A pint-sized project

Aside from generating unique and interesting data, the study is also a community-building exercise that will enable the PRG to be productive whilst the group conduct internal testing for its next large study.

Unsurprisingly, the pandemic poses logistical challenges for the team. Lockdowns and social distancing measures are making it hard to find laboratory time, and the PRG group all work on other projects in areas such as COVID and cancer research. "I’m usually selfish when I help design experiments. I say, 'How can I rope people in with helping us with the science we want to accomplish and make new friends/colleagues in our little niche proteomics community?' These studies are great for doing both," said Phinney.

A logistical challenge that was perhaps more surprising was shipping the control samples.
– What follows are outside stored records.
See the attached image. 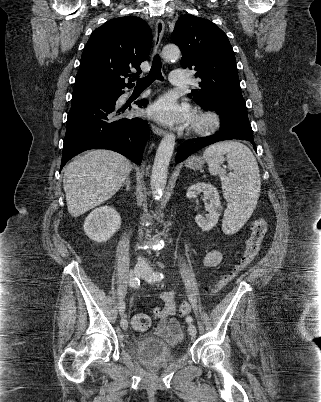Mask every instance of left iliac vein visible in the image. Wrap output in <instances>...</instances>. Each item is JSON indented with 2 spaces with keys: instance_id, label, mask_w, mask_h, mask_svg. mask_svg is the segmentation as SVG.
<instances>
[{
  "instance_id": "4c4485c4",
  "label": "left iliac vein",
  "mask_w": 321,
  "mask_h": 402,
  "mask_svg": "<svg viewBox=\"0 0 321 402\" xmlns=\"http://www.w3.org/2000/svg\"><path fill=\"white\" fill-rule=\"evenodd\" d=\"M142 278L148 283H153V270L151 268H147L145 273L142 275ZM188 332L191 336H195L197 333L196 327L193 324H189Z\"/></svg>"
}]
</instances>
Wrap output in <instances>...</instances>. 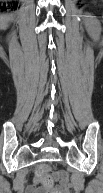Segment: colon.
<instances>
[{
    "instance_id": "obj_1",
    "label": "colon",
    "mask_w": 103,
    "mask_h": 193,
    "mask_svg": "<svg viewBox=\"0 0 103 193\" xmlns=\"http://www.w3.org/2000/svg\"><path fill=\"white\" fill-rule=\"evenodd\" d=\"M60 174L53 175L49 166L46 164H42L37 167L36 175L42 181L45 187L52 188L56 181L60 178Z\"/></svg>"
}]
</instances>
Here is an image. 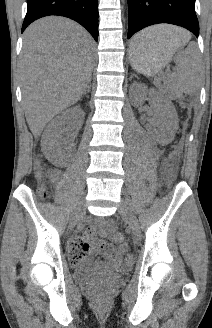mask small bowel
I'll return each instance as SVG.
<instances>
[{
    "instance_id": "obj_1",
    "label": "small bowel",
    "mask_w": 212,
    "mask_h": 328,
    "mask_svg": "<svg viewBox=\"0 0 212 328\" xmlns=\"http://www.w3.org/2000/svg\"><path fill=\"white\" fill-rule=\"evenodd\" d=\"M99 227L103 233H107L111 226L110 224L101 221ZM97 228L94 225L88 226L82 237L74 238L69 245L70 258H74L75 262L81 261L89 253L101 251L107 262H99L97 267L101 270H120L122 268V258L120 253H115L111 247L100 243L96 239Z\"/></svg>"
}]
</instances>
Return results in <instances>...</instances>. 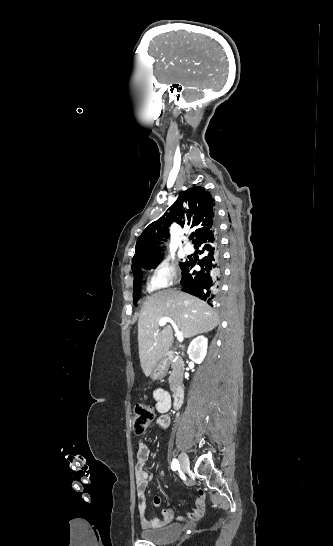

It turns out that a group of scientists shipping 1 ml aliquots of home brew across the world triggers a few questions from the customs department; questions that were – thankfully – answered.

In spite of these difficulties, the PRG team continue to pursue the study and anticipate that the next hurdle will be data analysis: "It will be challenging to try and make any sense out of this data seeing as it comes from a wide variety of laboratories using different methods," said Phinney. The control brew will be an asset here.

"Once people generate the data, we think that we can use some ID-free approaches to generate some high-level comparisons (like clustering across beer types and region). Our primary goal will be to turn around and provide the data back to the community," Neely added.

The data is due at the end of January, and the scientists hope to present some preliminary results in March. The deadline to receive the PRG control beer has passed, but you can still sign up to the study and use the commercial beer, Heineken, as a control.

Benjamin Neely and Brett Phinney were speaking to Molly Campbell, Science Writer, Technology Networks.

The 2020 PRG Beery Proteomics study is funded by the ABRF. The control sample was donated, and the time/effort of PRG members and study participants is voluntary.